What to produce: Print the records exactly as written, and let no picture into the answer.

Input material:

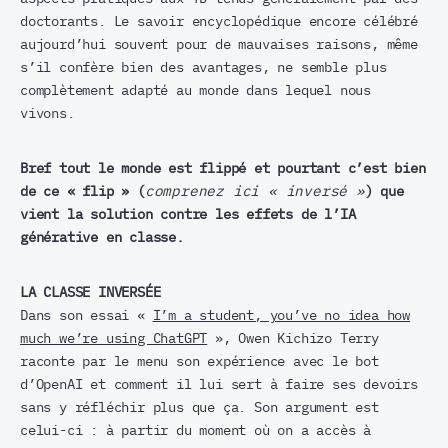
doctorants. Le savoir encyclopédique encore célébré
aujourd’hui souvent pour de mauvaises raisons, même
s’il confère bien des avantages, ne semble plus
complètement adapté au monde dans lequel nous
vivons.
Bref tout le monde est flippé et pourtant c’est bien
de ce « flip » (
comprenez ici « inversé »
) que
vient la solution contre les effets de l’IA
générative en classe.
LA CLASSE INVERSÉE
Dans son essai «
I’m a student, you’ve no idea how
much we’re using ChatGPT
», Owen Kichizo Terry
raconte par le menu son expérience avec le bot
d’OpenAI et comment il lui sert à faire ses devoirs
sans y réfléchir plus que ça. Son argument est
celui-ci : à partir du moment où on a accès à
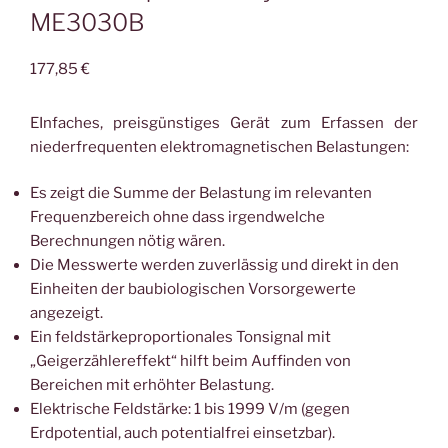
ME3030B
177,85
€
EInfaches, preisgünstiges Gerät zum Erfassen der
niederfrequenten elektromagnetischen Belastungen:
Es zeigt die Summe der Belastung im relevanten
Frequenzbereich ohne dass irgendwelche
Berechnungen nötig wären.
Die Messwerte werden zuverlässig und direkt in den
Einheiten der baubiologischen Vorsorgewerte
angezeigt.
Ein feldstärkeproportionales Tonsignal mit
„Geigerzählereffekt“ hilft beim Auffinden von
Bereichen mit erhöhter Belastung.
Elektrische Feldstärke: 1 bis 1999 V/m (gegen
Erdpotential, auch potentialfrei einsetzbar).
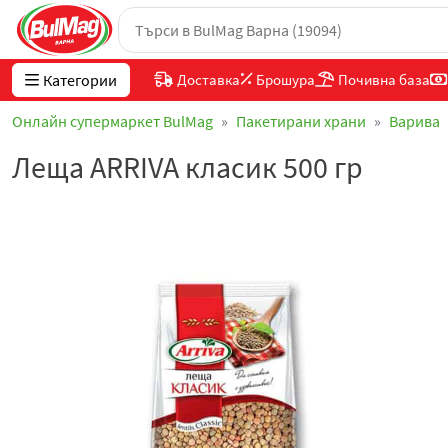
Категории
Доставка
Брошура
Почивна база
Онлайн супермаркет BulMag
Пакетирани храни
Варива
Леща ARRIVA класик 500 гр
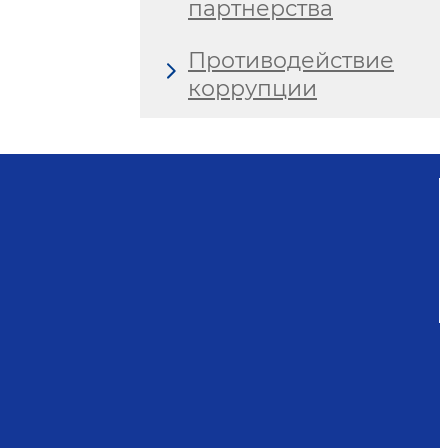
партнерства
Противодействие
коррупции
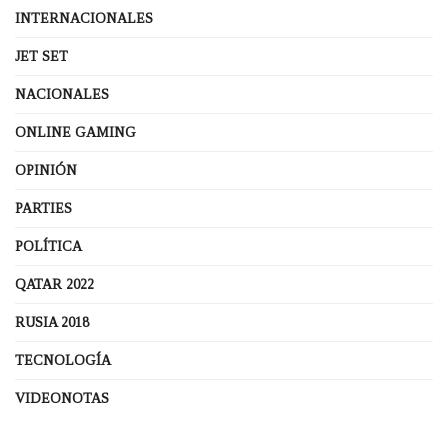
INTERNACIONALES
JET SET
NACIONALES
ONLINE GAMING
OPINIÓN
PARTIES
POLÍTICA
QATAR 2022
RUSIA 2018
TECNOLOGÍA
VIDEONOTAS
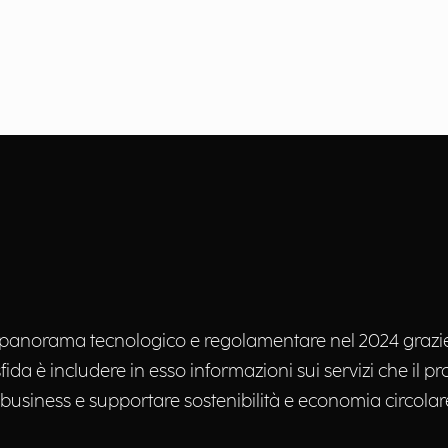
nel panorama tecnologico e regolamentare nel 2024 grazi
da è includere in esso informazioni sui servizi che il pro
business e supportare sostenibilità e economia circolare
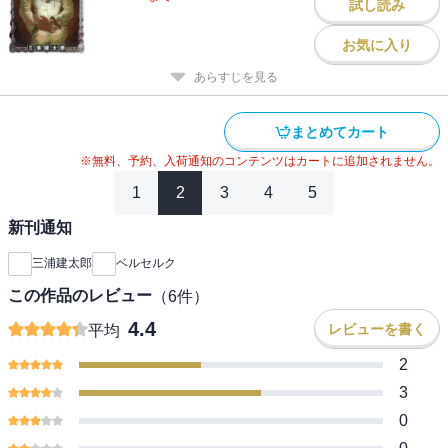
試し読み
お気に入り
あらすじを見る
まとめてカート
※無料、予約、入荷通知のコンテンツはカートに追加されません。
1
2
3
4
5
新刊通知
三浦建太郎
ベルセルク
この作品のレビュー
（
6
件）
4.4
レビューを書く
平均
2
3
0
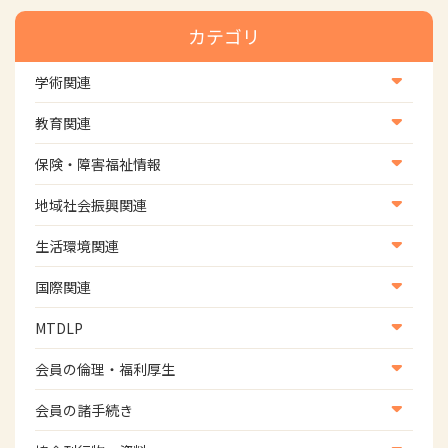
カテゴリ
学術関連
学術・研究
教育関連
学会
養成教育
保険・障害福祉情報
学術誌
生涯教育
医療保険情報
地域社会振興関連
研修会
介護保険情報
地域社会振興部地域事業支援課【認知症対策班】
生活環境関連
協会認定資格試験・審査会情報
児童福祉・障害福祉情報
地域社会振興部地域事業支援課【地域包括ケア推進班】
生活環境・福祉用具支援
国際関連
地域社会振興部地域事業支援課【運転と地域移動推進
国際関連
MTDLP
班】
WFOT等海外関連情報
スポーツ振興関連
MTDLP室
会員の倫理・福利厚生
災害対策関連
会員向け団体保険のご案内
会員の諸手続き
女性相談窓口
会員の諸手続き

Your response:
doctorants. Le savoir encyclopédique encore célébré
aujourd’hui souvent pour de mauvaises raisons, même
s’il confère bien des avantages, ne semble plus
complètement adapté au monde dans lequel nous
vivons.
Bref tout le monde est flippé et pourtant c’est bien
de ce « flip » (
comprenez ici « inversé »
) que
vient la solution contre les effets de l’IA
générative en classe.
LA CLASSE INVERSÉE
Dans son essai «
I’m a student, you’ve no idea how
much we’re using ChatGPT
», Owen Kichizo Terry
raconte par le menu son expérience avec le bot
d’OpenAI et comment il lui sert à faire ses devoirs
sans y réfléchir plus que ça. Son argument est
celui-ci : à partir du moment où on a accès à
ME3030B
177,85
€
EInfaches, preisgünstiges Gerät zum Erfassen der
niederfrequenten elektromagnetischen Belastungen:
Es zeigt die Summe der Belastung im relevanten
Frequenzbereich ohne dass irgendwelche
Berechnungen nötig wären.
Die Messwerte werden zuverlässig und direkt in den
Einheiten der baubiologischen Vorsorgewerte
angezeigt.
Ein feldstärkeproportionales Tonsignal mit
„Geigerzählereffekt“ hilft beim Auffinden von
Bereichen mit erhöhter Belastung.
Elektrische Feldstärke: 1 bis 1999 V/m (gegen
Erdpotential, auch potentialfrei einsetzbar).
Категории
Доставка
Брошура
Почивна база
Онлайн супермаркет BulMag
Пакетирани храни
Варива
Леща ARRIVA класик 500 гр
партнерства
Противодействие
коррупции
INTERNACIONALES
JET SET
NACIONALES
ONLINE GAMING
OPINIÓN
PARTIES
POLÍTICA
QATAR 2022
RUSIA 2018
TECNOLOGÍA
VIDEONOTAS
nel panorama tecnologico e regolamentare nel 2024 grazi
da è includere in esso informazioni sui servizi che il pro
business e supportare sostenibilità e economia circolare
試し読み
お気に入り
あらすじを見る
まとめてカート
※無料、予約、入荷通知のコンテンツはカートに追加されません。
1
2
3
4
5
新刊通知
三浦建太郎
ベルセルク
この作品のレビュー
（
6
件）
4.4
レビューを書く
平均
2
3
0
カテゴリ
学術関連
学術・研究
教育関連
学会
養成教育
保険・障害福祉情報
学術誌
生涯教育
医療保険情報
地域社会振興関連
研修会
介護保険情報
地域社会振興部地域事業支援課【認知症対策班】
生活環境関連
協会認定資格試験・審査会情報
児童福祉・障害福祉情報
地域社会振興部地域事業支援課【地域包括ケア推進班】
生活環境・福祉用具支援
国際関連
地域社会振興部地域事業支援課【運転と地域移動推進
国際関連
MTDLP
班】
WFOT等海外関連情報
スポーツ振興関連
MTDLP室
会員の倫理・福利厚生
災害対策関連
会員向け団体保険のご案内
会員の諸手続き
女性相談窓口
会員の諸手続き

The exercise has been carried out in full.